Piggy
Unlicensed street skeptic
- Joined
- Mar 11, 2006
- Messages
- 15,905
Really? I thought they were designed to keep powerful people in power.Moral systems are designed to produce societies in which the largest majority of the individuals within those societies can peacefully coexist.
The key word here is "designed".
Biologically, as a social species, we do find moral principles which pervade human culture that tend to help preserve the social group: Don't steal what is recognized as other folks' stuff, don't kill people just because you want to, don't intentionally harm others for merely selfish reasons, don't produce offspring with near kin, etc. (All within the tribe, of course -- outlanders, well, they got it coming.)

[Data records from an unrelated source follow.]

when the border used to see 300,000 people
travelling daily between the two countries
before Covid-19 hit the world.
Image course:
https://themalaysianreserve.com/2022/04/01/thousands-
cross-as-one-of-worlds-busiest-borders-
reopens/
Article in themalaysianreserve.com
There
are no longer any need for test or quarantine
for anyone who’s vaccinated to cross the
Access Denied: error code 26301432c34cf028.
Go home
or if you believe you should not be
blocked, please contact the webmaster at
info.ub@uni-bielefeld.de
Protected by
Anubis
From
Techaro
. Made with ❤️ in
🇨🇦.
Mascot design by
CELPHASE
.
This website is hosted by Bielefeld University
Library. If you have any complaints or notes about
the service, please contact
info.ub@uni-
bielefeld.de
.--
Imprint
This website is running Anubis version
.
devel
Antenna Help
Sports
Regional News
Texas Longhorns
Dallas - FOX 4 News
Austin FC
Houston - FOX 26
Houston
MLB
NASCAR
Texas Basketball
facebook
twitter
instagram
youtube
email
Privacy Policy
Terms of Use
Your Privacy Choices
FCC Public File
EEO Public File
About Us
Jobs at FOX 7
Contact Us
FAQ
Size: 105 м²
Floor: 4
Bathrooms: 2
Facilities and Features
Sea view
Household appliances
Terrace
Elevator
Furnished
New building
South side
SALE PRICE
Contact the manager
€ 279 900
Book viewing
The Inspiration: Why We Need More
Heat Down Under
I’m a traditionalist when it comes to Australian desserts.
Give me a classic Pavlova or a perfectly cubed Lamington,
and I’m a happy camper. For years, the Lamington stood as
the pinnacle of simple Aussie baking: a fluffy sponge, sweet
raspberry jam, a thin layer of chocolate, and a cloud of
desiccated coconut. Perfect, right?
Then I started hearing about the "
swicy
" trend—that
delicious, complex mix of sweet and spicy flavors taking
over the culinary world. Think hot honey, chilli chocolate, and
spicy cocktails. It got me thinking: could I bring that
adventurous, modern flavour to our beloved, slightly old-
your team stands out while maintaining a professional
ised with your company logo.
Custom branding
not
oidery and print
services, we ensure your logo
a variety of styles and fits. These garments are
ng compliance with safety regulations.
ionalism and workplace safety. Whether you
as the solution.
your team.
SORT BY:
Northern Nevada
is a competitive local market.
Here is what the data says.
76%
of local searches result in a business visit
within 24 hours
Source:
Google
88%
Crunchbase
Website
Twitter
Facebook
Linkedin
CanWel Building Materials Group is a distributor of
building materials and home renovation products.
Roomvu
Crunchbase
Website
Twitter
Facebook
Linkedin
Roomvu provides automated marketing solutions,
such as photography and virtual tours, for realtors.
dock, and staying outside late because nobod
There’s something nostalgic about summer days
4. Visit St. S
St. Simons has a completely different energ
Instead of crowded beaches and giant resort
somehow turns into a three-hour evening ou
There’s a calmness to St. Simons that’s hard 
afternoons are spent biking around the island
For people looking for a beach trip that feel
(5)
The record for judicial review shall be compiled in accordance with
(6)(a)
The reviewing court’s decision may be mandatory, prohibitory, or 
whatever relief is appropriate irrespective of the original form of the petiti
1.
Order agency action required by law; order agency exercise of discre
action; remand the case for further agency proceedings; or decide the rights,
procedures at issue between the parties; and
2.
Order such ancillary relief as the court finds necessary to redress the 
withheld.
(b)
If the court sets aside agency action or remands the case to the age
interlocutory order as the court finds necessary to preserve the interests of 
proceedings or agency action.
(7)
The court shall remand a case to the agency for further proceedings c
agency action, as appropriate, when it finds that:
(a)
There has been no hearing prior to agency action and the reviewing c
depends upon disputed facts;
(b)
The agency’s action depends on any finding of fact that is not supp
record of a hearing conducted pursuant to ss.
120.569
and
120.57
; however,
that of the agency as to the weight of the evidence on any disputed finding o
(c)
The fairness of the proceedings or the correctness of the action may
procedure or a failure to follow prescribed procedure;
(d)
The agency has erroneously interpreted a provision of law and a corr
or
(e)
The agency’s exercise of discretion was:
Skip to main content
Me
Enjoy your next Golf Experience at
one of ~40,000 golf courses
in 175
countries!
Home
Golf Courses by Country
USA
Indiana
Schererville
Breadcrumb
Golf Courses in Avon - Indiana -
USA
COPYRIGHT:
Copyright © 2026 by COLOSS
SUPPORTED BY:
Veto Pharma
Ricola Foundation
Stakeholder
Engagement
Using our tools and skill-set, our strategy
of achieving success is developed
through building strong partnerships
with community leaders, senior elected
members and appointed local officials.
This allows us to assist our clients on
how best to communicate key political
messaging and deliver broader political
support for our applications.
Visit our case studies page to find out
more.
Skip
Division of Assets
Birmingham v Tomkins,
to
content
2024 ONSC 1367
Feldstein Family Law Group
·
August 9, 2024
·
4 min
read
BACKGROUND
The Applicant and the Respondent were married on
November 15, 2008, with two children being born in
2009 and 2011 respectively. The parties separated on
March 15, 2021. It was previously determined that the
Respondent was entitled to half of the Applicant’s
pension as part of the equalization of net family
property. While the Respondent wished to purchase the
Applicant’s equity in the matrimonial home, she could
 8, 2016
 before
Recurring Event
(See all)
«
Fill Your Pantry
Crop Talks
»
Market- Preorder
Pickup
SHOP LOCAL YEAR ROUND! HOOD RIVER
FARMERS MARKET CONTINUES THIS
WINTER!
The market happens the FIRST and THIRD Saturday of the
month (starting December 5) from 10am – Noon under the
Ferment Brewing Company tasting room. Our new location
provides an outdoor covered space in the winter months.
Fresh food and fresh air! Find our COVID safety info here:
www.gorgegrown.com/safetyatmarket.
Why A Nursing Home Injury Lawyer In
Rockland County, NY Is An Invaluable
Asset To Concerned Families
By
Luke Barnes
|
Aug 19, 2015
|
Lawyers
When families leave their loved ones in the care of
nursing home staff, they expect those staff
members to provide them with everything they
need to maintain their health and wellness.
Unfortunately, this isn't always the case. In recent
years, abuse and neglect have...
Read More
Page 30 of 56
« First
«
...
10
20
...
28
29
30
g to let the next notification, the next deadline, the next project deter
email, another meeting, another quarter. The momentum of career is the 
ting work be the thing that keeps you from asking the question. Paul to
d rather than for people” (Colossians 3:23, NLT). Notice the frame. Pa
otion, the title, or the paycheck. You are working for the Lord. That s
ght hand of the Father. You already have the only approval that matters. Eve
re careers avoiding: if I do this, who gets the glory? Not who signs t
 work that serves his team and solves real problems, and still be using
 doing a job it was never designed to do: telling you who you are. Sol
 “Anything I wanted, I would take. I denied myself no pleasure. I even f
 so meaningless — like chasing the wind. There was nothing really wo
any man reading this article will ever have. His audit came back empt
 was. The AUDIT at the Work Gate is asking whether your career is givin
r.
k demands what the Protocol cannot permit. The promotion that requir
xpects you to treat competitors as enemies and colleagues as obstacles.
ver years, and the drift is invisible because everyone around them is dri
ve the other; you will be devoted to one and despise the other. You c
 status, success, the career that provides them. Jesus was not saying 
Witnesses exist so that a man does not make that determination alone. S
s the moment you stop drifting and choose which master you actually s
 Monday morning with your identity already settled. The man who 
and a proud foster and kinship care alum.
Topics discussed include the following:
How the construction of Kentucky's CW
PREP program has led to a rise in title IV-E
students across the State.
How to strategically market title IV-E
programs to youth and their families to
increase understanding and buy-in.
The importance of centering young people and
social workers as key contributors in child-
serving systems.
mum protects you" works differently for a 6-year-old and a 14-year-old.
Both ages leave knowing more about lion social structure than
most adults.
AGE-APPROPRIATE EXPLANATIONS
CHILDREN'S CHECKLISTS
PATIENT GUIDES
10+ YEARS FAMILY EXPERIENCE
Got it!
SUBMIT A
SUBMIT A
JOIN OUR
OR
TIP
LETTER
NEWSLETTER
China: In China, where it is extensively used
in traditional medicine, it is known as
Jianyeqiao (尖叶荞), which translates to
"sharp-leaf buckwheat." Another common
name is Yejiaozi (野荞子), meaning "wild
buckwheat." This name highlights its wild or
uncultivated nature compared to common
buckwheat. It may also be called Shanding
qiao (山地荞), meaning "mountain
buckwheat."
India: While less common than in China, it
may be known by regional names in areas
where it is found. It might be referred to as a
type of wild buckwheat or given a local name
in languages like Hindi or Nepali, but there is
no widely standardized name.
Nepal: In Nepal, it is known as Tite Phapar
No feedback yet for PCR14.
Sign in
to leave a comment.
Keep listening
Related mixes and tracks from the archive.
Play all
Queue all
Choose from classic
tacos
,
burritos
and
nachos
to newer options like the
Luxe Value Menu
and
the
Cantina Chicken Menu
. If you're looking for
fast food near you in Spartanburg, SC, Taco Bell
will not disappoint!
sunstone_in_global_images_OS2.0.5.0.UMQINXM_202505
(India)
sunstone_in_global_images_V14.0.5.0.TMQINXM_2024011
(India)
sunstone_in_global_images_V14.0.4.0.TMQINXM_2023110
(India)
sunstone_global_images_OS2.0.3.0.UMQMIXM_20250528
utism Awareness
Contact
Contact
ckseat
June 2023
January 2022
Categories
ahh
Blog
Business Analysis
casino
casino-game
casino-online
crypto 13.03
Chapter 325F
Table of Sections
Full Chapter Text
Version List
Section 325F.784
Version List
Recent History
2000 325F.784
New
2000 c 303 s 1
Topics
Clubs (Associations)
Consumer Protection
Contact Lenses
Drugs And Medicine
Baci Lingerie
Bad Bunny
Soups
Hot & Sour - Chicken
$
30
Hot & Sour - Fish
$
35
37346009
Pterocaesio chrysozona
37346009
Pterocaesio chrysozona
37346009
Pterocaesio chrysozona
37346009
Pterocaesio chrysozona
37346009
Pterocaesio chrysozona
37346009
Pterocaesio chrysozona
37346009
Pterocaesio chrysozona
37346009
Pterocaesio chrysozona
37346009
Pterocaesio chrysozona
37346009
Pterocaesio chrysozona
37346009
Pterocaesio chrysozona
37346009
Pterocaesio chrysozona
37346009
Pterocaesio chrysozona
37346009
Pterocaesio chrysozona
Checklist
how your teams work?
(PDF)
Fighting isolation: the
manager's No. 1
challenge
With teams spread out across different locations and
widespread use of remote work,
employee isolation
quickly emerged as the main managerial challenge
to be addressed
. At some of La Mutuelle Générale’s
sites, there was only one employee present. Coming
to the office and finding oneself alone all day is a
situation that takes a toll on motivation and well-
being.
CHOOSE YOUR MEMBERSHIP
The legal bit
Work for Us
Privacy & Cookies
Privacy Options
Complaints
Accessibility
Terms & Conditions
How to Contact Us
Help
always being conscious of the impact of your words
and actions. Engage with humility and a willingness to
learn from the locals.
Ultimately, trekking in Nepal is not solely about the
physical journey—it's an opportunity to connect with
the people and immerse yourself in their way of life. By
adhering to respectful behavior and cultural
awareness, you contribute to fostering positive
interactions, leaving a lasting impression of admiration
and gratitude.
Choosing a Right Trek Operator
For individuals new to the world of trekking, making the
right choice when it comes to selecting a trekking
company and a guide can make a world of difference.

But beyond these basics, there's a plethora of highly variable "moral" principles instituted largely to maintain the political/social status quo: Don't worship the wrong god, don't reproduce with someone from another social group, don't express doubts about the opinions of religious or political leaders, don't eat the way foreigners do, and so forth.
A very enlightening exercise is to tease apart the various layers of God's commandments in Exodus, for example. They change radically from the most ancient passages from the nomadic times, to the most recent passages from settled society dominated by a separate and priveleged priestly caste.
The very oldest passages are primitive and brutal -- sacrifice your first born animals, harvests, and sons; make altars only from dirt and unhewn stone (and no steps!); that kind of thing -- while the latest passages describe a God who demands a temple that sounds like it was decorated by Liberace, who is fussier than a 4 year old when it comes to what people should eat and how it should be prepared, and on and on and on.